Details of contact between News Corp. executives, including James Murdoch, Rupert's son and the company's deputy chief operating officer, emerged Tuesday during a judge-led inquiry into press ethics prompted by the scandal at the media giant's tabloid newspapers. Operatives for News Corp. papers, including the now-closed News of the World, have been accused of hacking into voice mails and paying off police for stories.
At issue are News Corp.'s interactions with Jeremy Hunt, the secretary of media and culture who had oversight over News Corp.'s proposed deal to buy the 61% of BSkyB it didn't already own. News Corp. withdrew that bid after the phone-hacking scandal exploded and put a dark cloud over the company.
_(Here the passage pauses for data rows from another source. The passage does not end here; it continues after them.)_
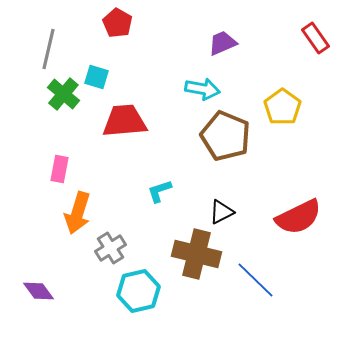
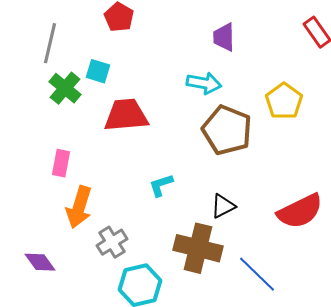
purple trapezoid: (222, 43) -> (224, 37), turned -68
purple diamond: (38, 291) -> (40, 262), moved

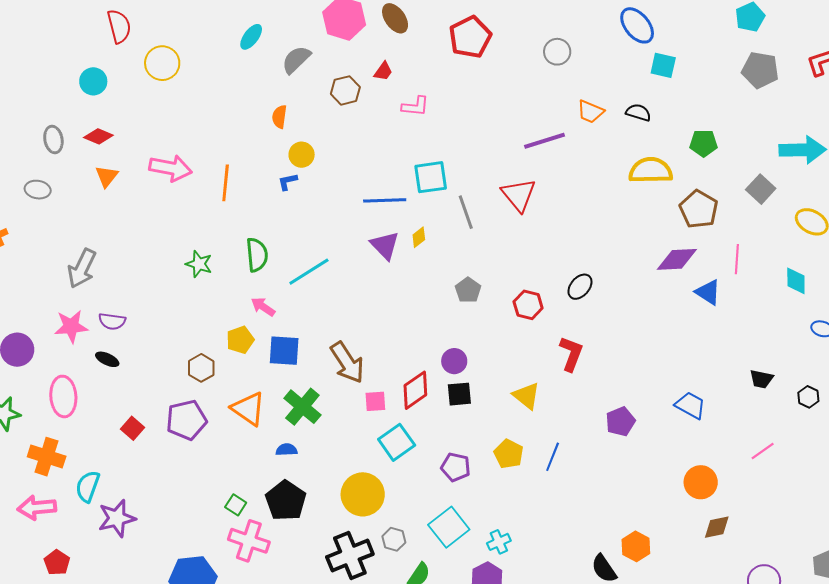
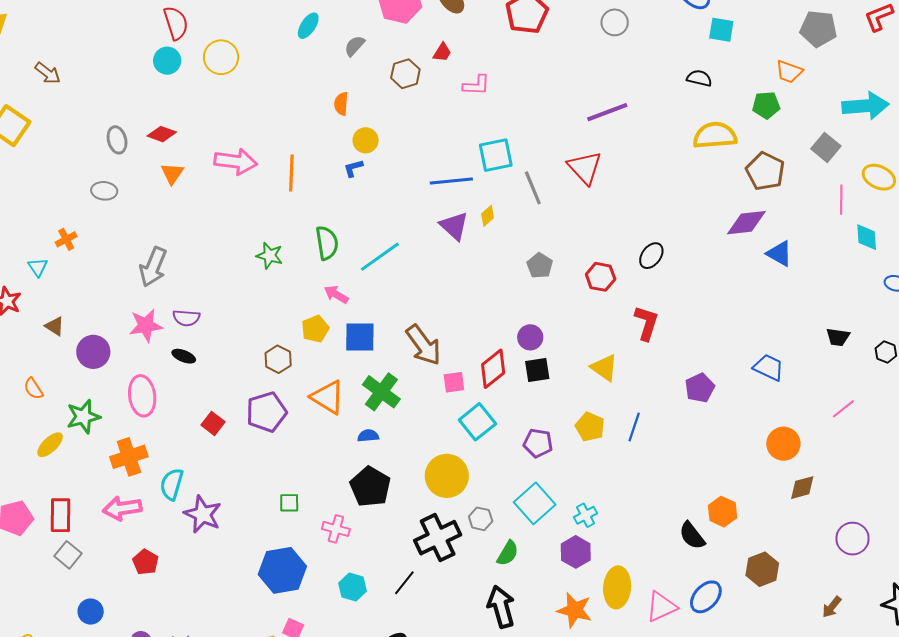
gray semicircle: (296, 60) -> (355, 46), size x0.7
cyan circle: (93, 81) -> (167, 61), moved
orange trapezoid: (590, 112) -> (789, 72), moved
pink line: (737, 259) -> (841, 200), moved
orange cross: (47, 457) -> (129, 457), turned -33
green square: (236, 505) -> (289, 503), moved, turned -30
purple star: (117, 518) -> (203, 514), turned -30
pink cross: (249, 541) -> (336, 529), size x0.7

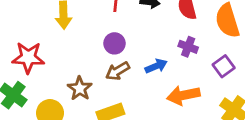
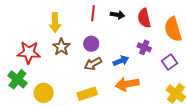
brown star: (80, 88) -> (61, 47), moved
orange arrow: (183, 95) -> (127, 84), moved

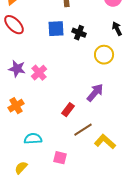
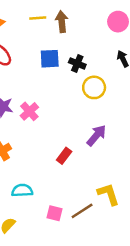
yellow circle: (104, 55) -> (94, 87), moved
brown line: (83, 130) -> (82, 211), moved
yellow L-shape: (105, 142) -> (108, 194), turned 30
During Tuesday's hearing, James Murdoch denied implications that News Corp. engaged in improper discussions with Hunt while seeking approval of the deal, and bristled at the idea that the company would use its media clout to persuade politicians to advance its corporate agenda.
"The question of support of an individual newspaper for politicians one way or another is not something that I would ever link to a commercial transaction like this," Murdoch said. "Nor would I expect ... political support one way or another ever to translate into a minister behaving in an inappropriate way -– ever. I simply wouldn’t do business that way."